Models#

autrainer provides a number of different audio-specific models as well as wrappers for torchvision and timm models.

Tip

To create custom models, refer to the custom models tutorial.

Default configurations that end in -T indicate that the model uses transfer learning with pretrained weights. To avoid race conditions when using Launcher Plugins that may run multiple training jobs in parallel, autrainer fetch or fetch() are used to download the pretrained weights before training.

Note

Most models are pretrained on the ImageNet or AudioSet datasets. To ensure compatibility with any number of output dimensions, the last linear layer of the model is replaced with a new linear layer with the correct number of output dimensions and will therefore not be pretrained.

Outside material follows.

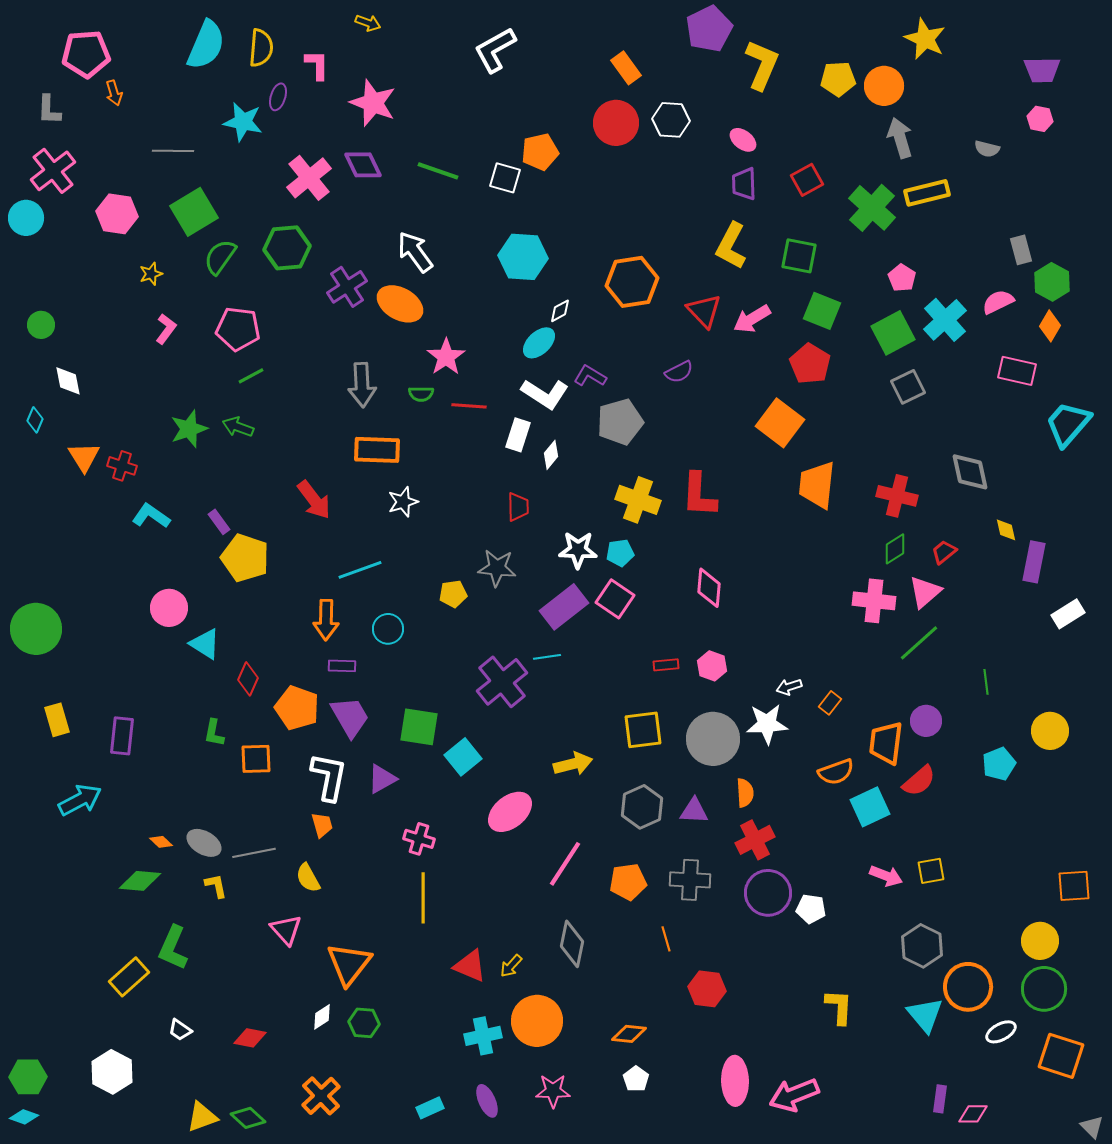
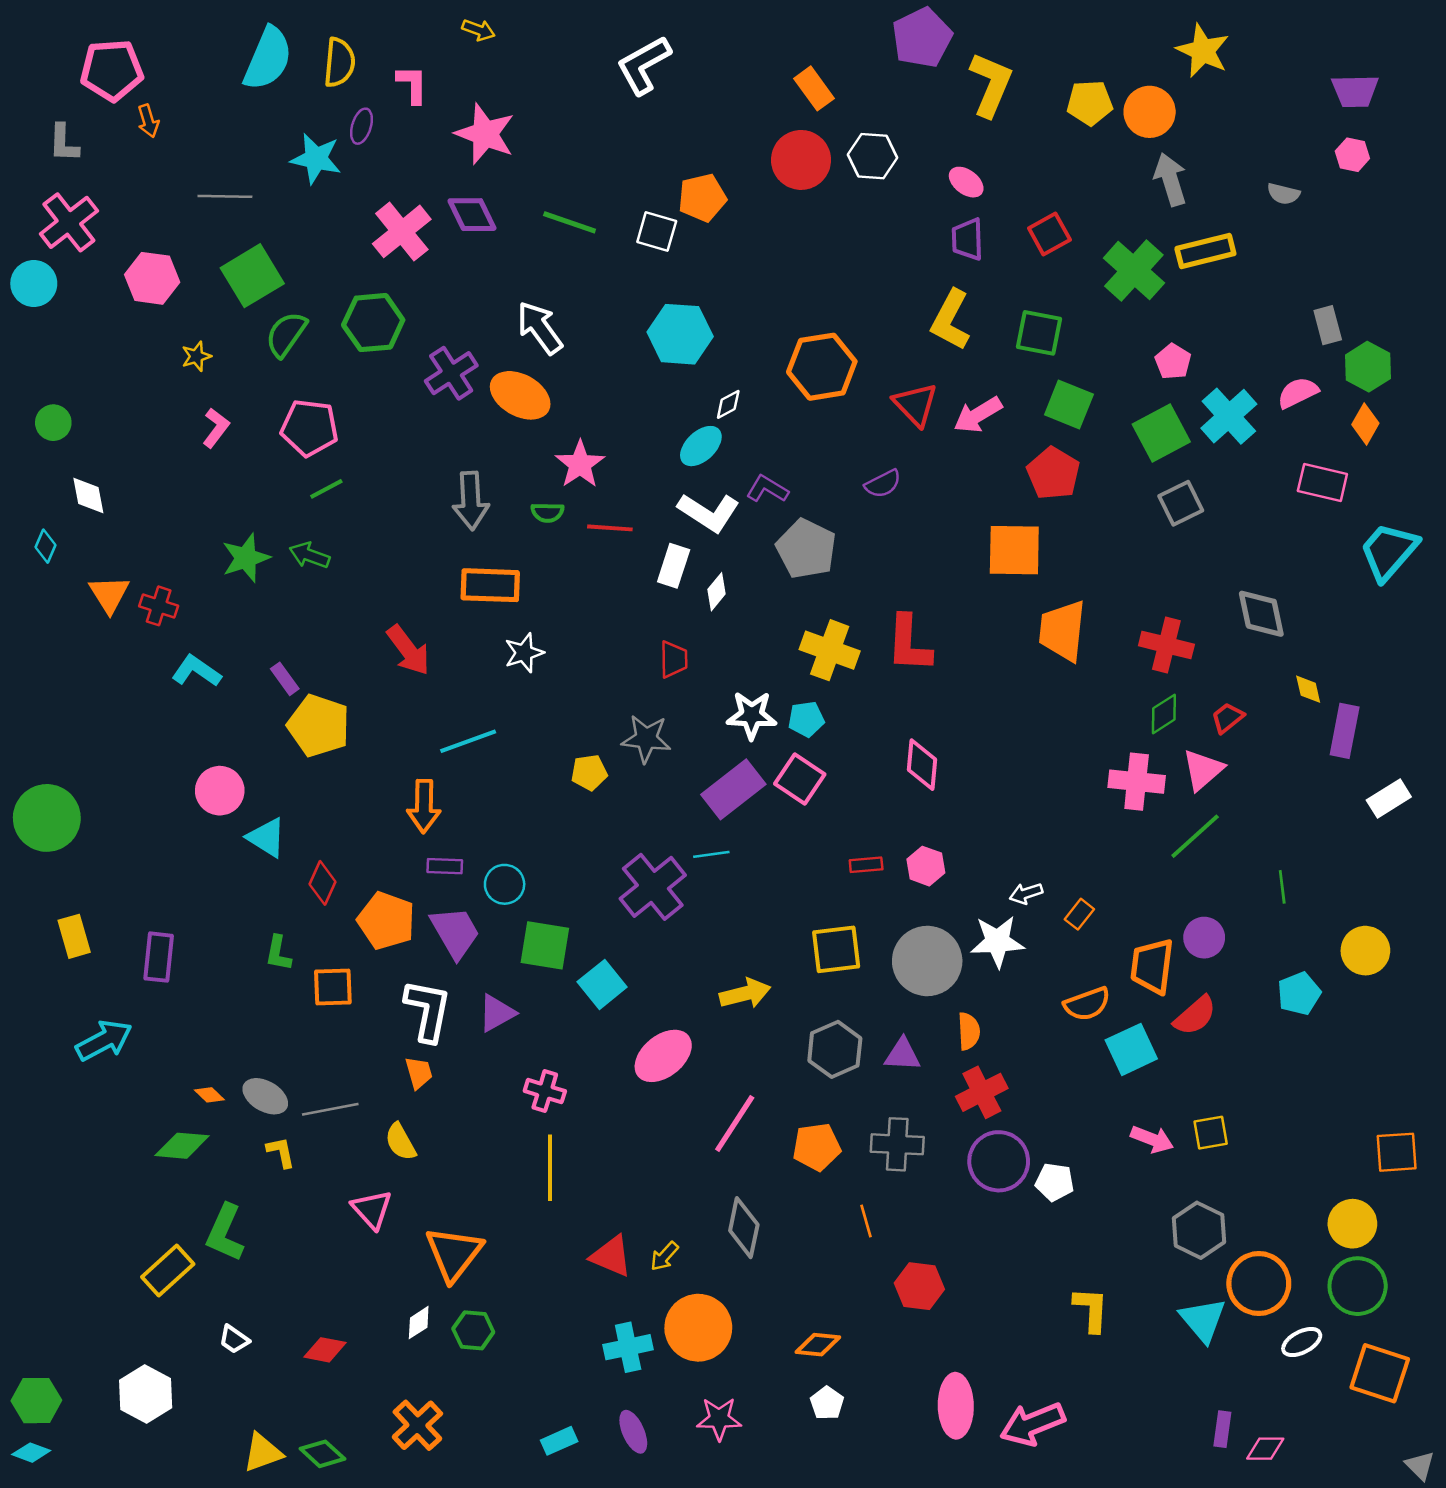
gray pentagon: (620, 422) -> (806, 549), turned -30
orange square: (780, 423) -> (1014, 550), turned -36
cyan circle: (388, 629) -> (505, 884), moved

The weights for all pretrained models that are provided by autrainer can be automatically downloaded using the autrainer fetch CLI command or the fetch() CLI wrapper function.

To optionally use model, optimizer, or scheduler checkpoints, the following attributes can be set in any model configuration file:

model_checkpoint: The path to the model checkpoint file. Defaults to None.
optimizer_checkpoint: The path to the optimizer checkpoint file. Defaults to None.
scheduler_checkpoint: The path to the scheduler checkpoint file. Defaults to None.
skip_last_layer: Whether to skip loading the state of the last linear or convolutional layer. When set to True, the state of the last layer (if present) is omitted from both the model and optimizer, allowing for training on a different target dataset with varying output dimensions. Defaults to True.

Note

Loading a checkpoint assumes that the model architecture is the same as the one used to create the checkpoint and that the last layer of the model is specified as the final Linear or _ConvNd module. If the last layer is not the final layer in the module order, it may not be correctly identified for skipping.

Abstract Model#

All models inherit from the AbstractModel class and implement the forward() and embeddings() methods. These models must adhere a specific signature for their forward() method as autrainer uses argument names for its internal data flow. For this reason, features must always be the name of the first argument. All subsequent arguments can be named differently but they must be present as attributes in the corresponding AbstractDataItem.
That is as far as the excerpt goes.